DIRECTIONS FOR THIS TASK: Your result should be every line of the records below that contains the word "Süper".

DATASET EXTRACT:

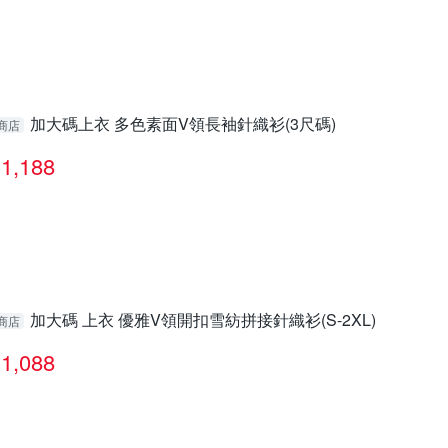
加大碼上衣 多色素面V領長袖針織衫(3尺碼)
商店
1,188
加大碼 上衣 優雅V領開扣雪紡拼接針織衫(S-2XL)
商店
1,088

---

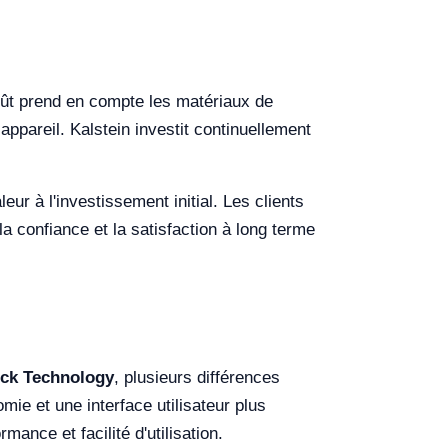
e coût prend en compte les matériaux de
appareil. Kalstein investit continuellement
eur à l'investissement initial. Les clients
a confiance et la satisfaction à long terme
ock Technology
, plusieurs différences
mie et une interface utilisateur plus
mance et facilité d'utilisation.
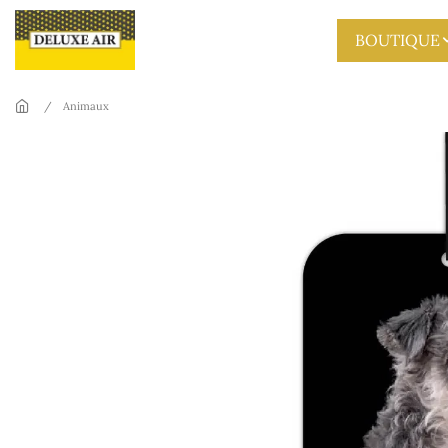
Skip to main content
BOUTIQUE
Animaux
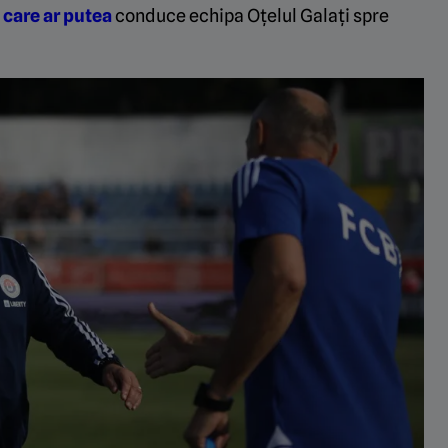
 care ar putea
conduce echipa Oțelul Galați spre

* * *

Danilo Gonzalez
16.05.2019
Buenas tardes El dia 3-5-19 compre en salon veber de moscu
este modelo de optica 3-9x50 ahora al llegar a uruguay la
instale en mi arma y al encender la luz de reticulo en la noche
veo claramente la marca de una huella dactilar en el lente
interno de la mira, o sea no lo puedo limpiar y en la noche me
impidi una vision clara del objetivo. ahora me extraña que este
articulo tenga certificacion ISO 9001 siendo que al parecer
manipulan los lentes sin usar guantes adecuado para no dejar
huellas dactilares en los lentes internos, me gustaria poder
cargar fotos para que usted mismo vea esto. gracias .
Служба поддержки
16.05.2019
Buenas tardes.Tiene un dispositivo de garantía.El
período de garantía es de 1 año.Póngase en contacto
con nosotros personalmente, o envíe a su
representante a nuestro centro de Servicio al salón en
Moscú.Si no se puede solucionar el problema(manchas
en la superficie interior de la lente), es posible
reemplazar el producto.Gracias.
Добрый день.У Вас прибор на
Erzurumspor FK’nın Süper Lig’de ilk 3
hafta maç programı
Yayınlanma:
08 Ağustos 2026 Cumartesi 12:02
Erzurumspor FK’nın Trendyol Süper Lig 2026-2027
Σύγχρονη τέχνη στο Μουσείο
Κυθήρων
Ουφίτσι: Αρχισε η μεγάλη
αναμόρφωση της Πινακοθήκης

WRITTEN ANSWER:
Erzurumspor FK’nın Süper Lig’de ilk 3
Erzurumspor FK’nın Trendyol Süper Lig 2026-2027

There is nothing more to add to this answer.